Thanks to Wong Kin-Yiu for publishing the underlying repository that formed the foundation of our notebook.

In this guide, we take the following steps:

Install YOLOR dependencies
Download custom YOLOR object detection data
Prepare Pre-Trained Weights for YOLOR
Run YOLOR training
Evaluate YOLOR performance
Visualize YOLOR training data
Run YOLOR inference on test images
Export saved YOLOR weights for future inference

What is YOLOR?

YOLOR (You Only Learn One Representation) is a model that uses the YOLO model architecture.

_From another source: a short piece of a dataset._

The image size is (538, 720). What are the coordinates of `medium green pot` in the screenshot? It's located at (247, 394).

YOLOR trains an implicit knowledge network using COCO data and combines this with explicit knowledge, both used during the inference stage to make a prediction about what is in an image.

What's New in YOLOR?

YOLOR is the latest evolution of YOLO models, and you've probably heard of YOLOv3, YOLOv4, and YOLOv5. Perhaps you've even also heard of Scaled-YOLOv4 and PP-YOLO and PP-YOLOv2. All of which are great content should you choose to dive into the YOLO-verse.

Wong Kin-Yiu has previously made impacts in computer vision research with his CSP-Net and Scaled-YOLOv4. CSP-Net implemented hyper-efficient convolutional layers to speed up YOLO detection speed with little impact on accuracy. Scaled-YOLOv4 took these concepts and applied them to a family of state of the art detectors.

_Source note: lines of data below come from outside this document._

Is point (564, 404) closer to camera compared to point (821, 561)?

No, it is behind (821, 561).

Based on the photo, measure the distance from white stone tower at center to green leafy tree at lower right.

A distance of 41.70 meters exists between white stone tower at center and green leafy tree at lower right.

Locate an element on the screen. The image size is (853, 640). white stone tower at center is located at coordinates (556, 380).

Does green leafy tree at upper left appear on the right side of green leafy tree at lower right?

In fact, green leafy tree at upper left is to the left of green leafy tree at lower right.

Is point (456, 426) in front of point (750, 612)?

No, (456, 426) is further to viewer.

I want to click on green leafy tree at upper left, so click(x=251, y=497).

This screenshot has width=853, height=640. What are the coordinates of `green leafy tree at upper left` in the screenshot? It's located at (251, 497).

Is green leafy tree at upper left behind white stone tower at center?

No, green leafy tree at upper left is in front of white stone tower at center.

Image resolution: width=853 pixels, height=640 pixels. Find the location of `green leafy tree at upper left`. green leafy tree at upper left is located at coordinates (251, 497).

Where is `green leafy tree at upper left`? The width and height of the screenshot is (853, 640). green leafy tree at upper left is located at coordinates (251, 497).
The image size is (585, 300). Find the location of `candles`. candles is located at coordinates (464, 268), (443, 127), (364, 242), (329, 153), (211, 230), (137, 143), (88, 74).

The pattern in AI training today is to first pre-train your network on a generic task over a large dataset corpus, and then collect a domain-specific dataset to fine-tune your model to. During this pre-train/fine-tune process, the same set of model weights are edited. YOLOR pre-trains an implicit knowledge network with all of the tasks present in the COCO dataset, namely object detection, instance segmentation, panoptic segmentation, keypoint detection, stuff segmentation, image caption, multi-label image classification, and long tail object recognition.

When optimizing for the COCO dataset, YOLOR trains another set of parameters that represent explicit knowledge. For prediction, both implicit and explicit knowledge are used.

YOLOR leverages multi-task implicit knowledge along with task-specific explicit knowledge

This novel approach propels YOLOR to the state-of-the-art for object detection in the speed/accuracy tradeoff landscape.

YOLOR models sets the state of the art in object detection in terms of speed and accuracy

For more on these exciting new breakthroughs check out the YOLOR paper.

How to Train YOLOR

Alright let's dive in and apply YOLOR to our own dataset. To the notebook.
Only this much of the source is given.